What you will do: A word-for-word copy of all entries is required, without images.
(Supplied records)
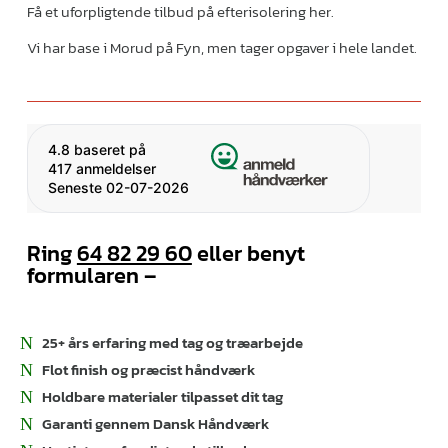
Få et uforpligtende tilbud på efterisolering her.
Vi har base i Morud på Fyn, men tager opgaver i hele landet.
4.8
baseret på
417 anmeldelser
Seneste 02-07-2026
Ring
64 82 29 60
eller benyt
formularen –
25+ års erfaring med tag og træarbejde
Flot finish og præcist håndværk
Holdbare materialer tilpasset dit tag
Garanti gennem Dansk Håndværk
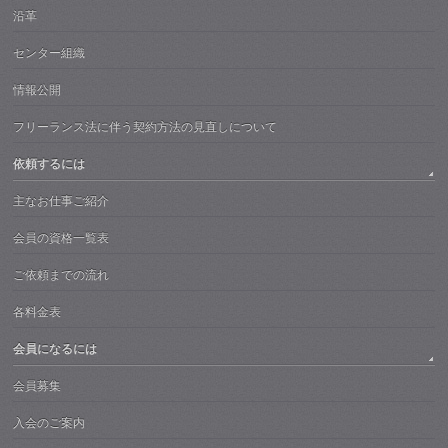
沿革
センター組織
情報公開
フリーランス法に伴う契約方法の見直しについて
依頼するには
主なお仕事ご紹介
会員の資格一覧表
ご依頼までの流れ
各料金表
会員になるには
会員募集
入会のご案内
(End Supplied records)
Response to the exercise:
Få et uforpligtende tilbud på efterisolering her.
Vi har base i Morud på Fyn, men tager opgaver i hele landet.
4.8
baseret på
417 anmeldelser
Seneste 02-07-2026
Ring
64 82 29 60
eller benyt
formularen –
25+ års erfaring med tag og træarbejde
Flot finish og præcist håndværk
Holdbare materialer tilpasset dit tag
Garanti gennem Dansk Håndværk
沿革
センター組織
情報公開
フリーランス法に伴う契約方法の見直しについて
依頼するには
主なお仕事ご紹介
会員の資格一覧表
ご依頼までの流れ
各料金表
会員になるには
会員募集
入会のご案内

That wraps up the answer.